=== Begin Enclosure ===

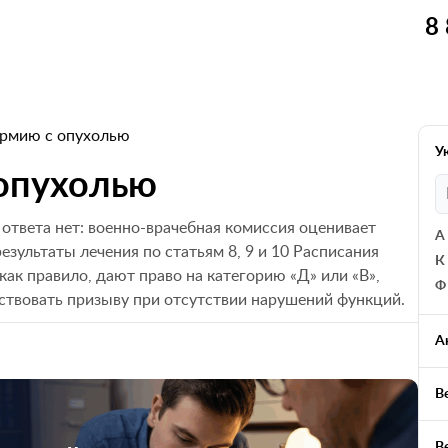
8
армию с опухолью
У
 опухолью
ответа нет: военно-врачебная комиссия оценивает
А
езультаты лечения по статьям 8, 9 и 10 Расписания
К
как правило, дают право на категорию «Д» или «В»,
Ф
тствовать призыву при отсутствии нарушений функций.
А
В
В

=== End Enclosure ===

• What you should do: Write out, without alteration, the line that contains "тствовать призыву при" and all subsequent lines down to the end of the data above.

• Result of the task:
тствовать призыву при отсутствии нарушений функций.
А
В
В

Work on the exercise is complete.